Give the number of lines in the records that include the word "GRENAT", and nothing besides.
Supplied records: Begin
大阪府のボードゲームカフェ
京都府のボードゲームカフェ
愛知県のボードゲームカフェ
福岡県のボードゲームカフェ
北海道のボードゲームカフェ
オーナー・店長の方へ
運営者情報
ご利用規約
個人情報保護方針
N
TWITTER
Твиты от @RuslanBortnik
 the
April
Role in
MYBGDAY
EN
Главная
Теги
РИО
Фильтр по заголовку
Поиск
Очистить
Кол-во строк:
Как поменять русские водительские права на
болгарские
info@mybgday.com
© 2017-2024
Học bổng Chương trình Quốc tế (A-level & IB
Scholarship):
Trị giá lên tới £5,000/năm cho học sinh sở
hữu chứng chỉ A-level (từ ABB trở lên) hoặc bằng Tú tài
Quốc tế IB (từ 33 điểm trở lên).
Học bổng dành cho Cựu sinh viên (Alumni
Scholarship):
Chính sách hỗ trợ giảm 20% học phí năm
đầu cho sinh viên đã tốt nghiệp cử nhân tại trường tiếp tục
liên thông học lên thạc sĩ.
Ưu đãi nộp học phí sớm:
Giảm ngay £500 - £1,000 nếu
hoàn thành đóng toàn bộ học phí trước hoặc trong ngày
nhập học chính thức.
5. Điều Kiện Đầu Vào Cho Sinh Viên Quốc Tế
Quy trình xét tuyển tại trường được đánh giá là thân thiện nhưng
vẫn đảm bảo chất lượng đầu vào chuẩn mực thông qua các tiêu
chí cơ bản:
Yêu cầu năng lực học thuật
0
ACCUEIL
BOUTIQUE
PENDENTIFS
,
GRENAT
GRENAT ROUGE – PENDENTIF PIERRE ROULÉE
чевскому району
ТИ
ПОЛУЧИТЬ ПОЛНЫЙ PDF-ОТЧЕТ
Supplied records: End
Expected output:
2